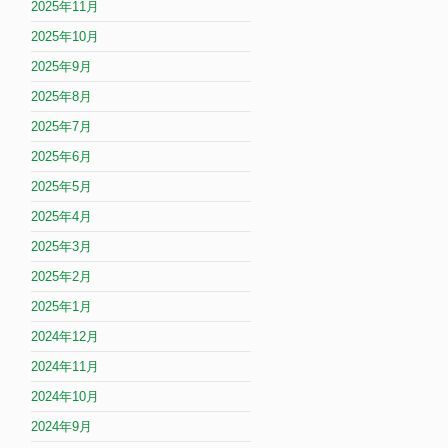
2025年11月
2025年10月
2025年9月
2025年8月
2025年7月
2025年6月
2025年5月
2025年4月
2025年3月
2025年2月
2025年1月
2024年12月
2024年11月
2024年10月
2024年9月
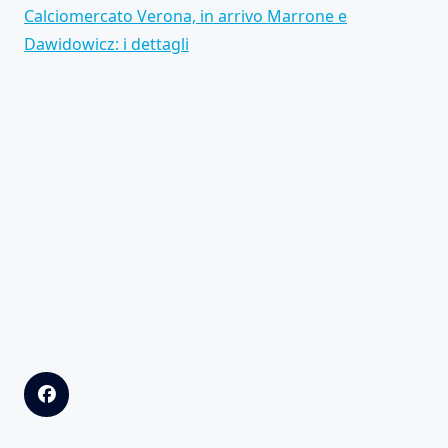
Calciomercato Verona, in arrivo Marrone e
Dawidowicz: i dettagli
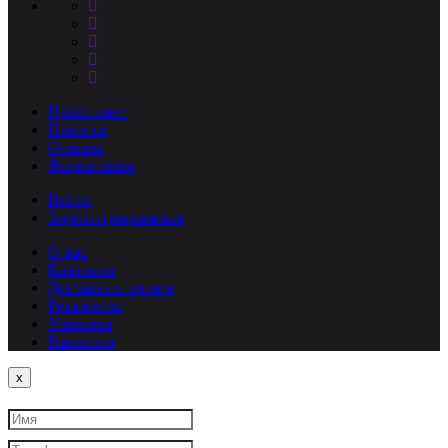
Прайс-лист
Новости
Отзывы
Форма связи
Войти
Зарегистрироваться
О нас
Контакты
Доставка и оплата
Реквизиты
Упаковка
Вакансии
Close
x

=-=-=

§ **ASSIGNMENT**: Type out all the records verbatim, minus images.

§ **ANSWER AREA**:
2025年11月
2025年10月
2025年9月
2025年8月
2025年7月
2025年6月
2025年5月
2025年4月
2025年3月
2025年2月
2025年1月
2024年12月
2024年11月
2024年10月
2024年9月
Calciomercato Verona, in arrivo Marrone e
Dawidowicz: i dettagli
Прайс-лист
Новости
Отзывы
Форма связи
Войти
Зарегистрироваться
О нас
Контакты
Доставка и оплата
Реквизиты
Упаковка
Вакансии
Close
x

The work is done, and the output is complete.